I'm currently in a situation where I'm having a trial separation for a few months from my long term partner of 15 years. We have had the most amazing time and had 4 wonderful children together. We agreed to a trial separation so we could spend time apart to evaluate our relationship and really get in touch with our emotions as things were becoming difficult together. Now I've realised so much during this time apart, how much I love my partner, miss her dearly and that I admit, I took her for granted and became lazy and complacent and clearly didn't fulfill her needs both physically and emotionally. I'm desperate to tell her all of this but worried that during this time apart she will realise that she's finally had enough and would be better off without me.

My question is this, has anyone been through a trial separation and if so did it make your relationship stronger or did it make things worse and you ended up splitting up?

My heads a mess and I'm worried that I could lose the women of my dreams, the only women I've ever loved.

Sweetsecret Wed 03-Feb-16 22:23:28

Yep, my DH left on a trial basis to get his head straight after 15 years and two children together, 11 months later he is still gone and has moved 2 hours away also.
Your partner may well realised she prefers being alone, but you won't know until you speak to her.
I always thought it was trial I think deep down he knew it was permanent, tell her how you feel and be prepared to make changes and possibly seek help.good luck.

AnyFucker Wed 03-Feb-16 22:26:08

She has got shut of you it sounds like without the stress of a big break up

Are you stepping up and fulfilling your duties as father while you are apart?. And i don't mean the good bits.

Lonelyman05 Wed 03-Feb-16 23:31:50

Thanks both. I'm hoping we both realise that we miss each other and can get back together and iron out any issues. However if it goes the other way then I guess I just got to deal with it and try and build a new life.

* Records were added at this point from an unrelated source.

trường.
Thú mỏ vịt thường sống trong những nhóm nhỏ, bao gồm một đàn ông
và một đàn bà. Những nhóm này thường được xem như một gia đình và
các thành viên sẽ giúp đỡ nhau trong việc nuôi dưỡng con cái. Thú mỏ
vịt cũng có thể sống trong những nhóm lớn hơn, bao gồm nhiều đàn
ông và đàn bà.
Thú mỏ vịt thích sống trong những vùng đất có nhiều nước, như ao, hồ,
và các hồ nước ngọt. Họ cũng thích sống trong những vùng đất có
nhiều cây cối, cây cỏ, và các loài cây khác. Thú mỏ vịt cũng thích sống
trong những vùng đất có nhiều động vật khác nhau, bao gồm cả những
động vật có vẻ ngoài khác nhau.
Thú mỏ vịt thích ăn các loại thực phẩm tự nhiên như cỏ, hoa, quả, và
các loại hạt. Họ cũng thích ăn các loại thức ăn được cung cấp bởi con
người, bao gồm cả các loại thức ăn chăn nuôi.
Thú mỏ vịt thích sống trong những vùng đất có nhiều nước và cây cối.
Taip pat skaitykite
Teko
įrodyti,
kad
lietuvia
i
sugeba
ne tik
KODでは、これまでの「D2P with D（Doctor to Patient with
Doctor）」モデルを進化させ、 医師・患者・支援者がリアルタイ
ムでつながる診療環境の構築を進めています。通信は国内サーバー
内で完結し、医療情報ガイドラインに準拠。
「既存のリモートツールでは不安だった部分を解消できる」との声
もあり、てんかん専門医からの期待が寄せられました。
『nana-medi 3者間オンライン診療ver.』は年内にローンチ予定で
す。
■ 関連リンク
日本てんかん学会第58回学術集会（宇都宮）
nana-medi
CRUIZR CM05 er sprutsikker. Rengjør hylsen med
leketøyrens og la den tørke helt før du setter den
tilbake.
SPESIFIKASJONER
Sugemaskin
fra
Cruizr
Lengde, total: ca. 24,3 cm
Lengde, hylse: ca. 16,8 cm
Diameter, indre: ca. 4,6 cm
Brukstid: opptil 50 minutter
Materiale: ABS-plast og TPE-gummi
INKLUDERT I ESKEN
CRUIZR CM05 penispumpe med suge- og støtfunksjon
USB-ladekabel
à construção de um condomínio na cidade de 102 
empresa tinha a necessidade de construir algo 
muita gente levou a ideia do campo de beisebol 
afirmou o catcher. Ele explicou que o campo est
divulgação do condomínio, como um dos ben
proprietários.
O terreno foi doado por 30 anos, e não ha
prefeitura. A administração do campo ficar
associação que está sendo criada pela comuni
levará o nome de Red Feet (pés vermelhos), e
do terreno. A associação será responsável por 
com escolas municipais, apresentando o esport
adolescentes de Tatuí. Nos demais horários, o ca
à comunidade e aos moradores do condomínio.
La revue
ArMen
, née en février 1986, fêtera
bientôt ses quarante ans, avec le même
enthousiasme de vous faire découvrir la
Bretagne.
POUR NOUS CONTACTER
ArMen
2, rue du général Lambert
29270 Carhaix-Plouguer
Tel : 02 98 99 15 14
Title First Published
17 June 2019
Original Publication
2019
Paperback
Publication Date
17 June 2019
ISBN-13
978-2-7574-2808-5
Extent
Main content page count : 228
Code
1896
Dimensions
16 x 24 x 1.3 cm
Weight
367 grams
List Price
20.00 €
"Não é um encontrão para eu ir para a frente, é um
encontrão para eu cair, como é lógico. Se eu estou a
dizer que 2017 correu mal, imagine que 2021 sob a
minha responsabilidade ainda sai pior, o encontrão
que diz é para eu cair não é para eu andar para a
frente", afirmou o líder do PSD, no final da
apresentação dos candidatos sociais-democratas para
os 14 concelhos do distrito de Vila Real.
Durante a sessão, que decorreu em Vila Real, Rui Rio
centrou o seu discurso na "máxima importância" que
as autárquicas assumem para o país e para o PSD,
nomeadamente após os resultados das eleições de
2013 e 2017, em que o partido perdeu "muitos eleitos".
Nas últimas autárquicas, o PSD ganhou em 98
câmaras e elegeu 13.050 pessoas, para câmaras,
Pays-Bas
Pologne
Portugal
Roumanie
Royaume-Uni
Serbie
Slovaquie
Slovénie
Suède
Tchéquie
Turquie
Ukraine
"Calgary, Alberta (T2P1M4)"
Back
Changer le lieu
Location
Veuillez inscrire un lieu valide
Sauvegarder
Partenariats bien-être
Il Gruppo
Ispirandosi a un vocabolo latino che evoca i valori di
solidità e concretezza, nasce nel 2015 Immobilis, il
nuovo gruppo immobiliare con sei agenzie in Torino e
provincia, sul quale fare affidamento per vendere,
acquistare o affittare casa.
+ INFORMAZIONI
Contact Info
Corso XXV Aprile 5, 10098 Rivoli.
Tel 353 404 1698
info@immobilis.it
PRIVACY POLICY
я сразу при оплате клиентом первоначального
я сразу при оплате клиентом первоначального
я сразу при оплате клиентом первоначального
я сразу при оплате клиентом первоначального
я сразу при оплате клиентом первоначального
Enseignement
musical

In terms of the kids I'm still doing everything I can to keep everyone happy during this time apart.

madmother1 Wed 03-Feb-16 23:35:36

Tell her!! I've been separated for 5 years now and really feel that we should have worked through our issues. We were both adamant at the time that it was right to go our separate ways. But....The grass isn't greener.

AnyFucker Thu 04-Feb-16 06:40:05

If you are still doing what you did before then that probably isn't going to mend your relationship.

girlinacoma Fri 05-Feb-16 16:59:15

You have nothing to lose by telling her how you feel.

Sadly though, it may well be too late.

You say that you were lazy, complacent and gave her very little emotional support so it begs the question, what did you do?

I wonder whether she feels that she has spent the last 15 years raising 5 children, not 4. Perhaps now that the children are growing up, she can finally see the wood for the trees and is starting to get some of her life back without you

It depends on just how unsupportive you really were. Hard for us to say without knowing more but your absence may feel like a massive relief for her.

Talk to her OP and good luck x

HumanQualities Tue 15-Mar-16 20:18:53

Probably not what you're going to want to hear, but I also didn't make it through the trial separation test, he decided to shack up with my best friend 2 months into the 6 month separation and that was that.

Tell her how you feel before it's too late, you've nothing to lose at this point, and if she does agree to try again, don't take her for granted!

inastew Fri 22-Apr-16 11:01:42

Defo telling her how you feel is way to go.

Update us OP. Fingers crossed for you.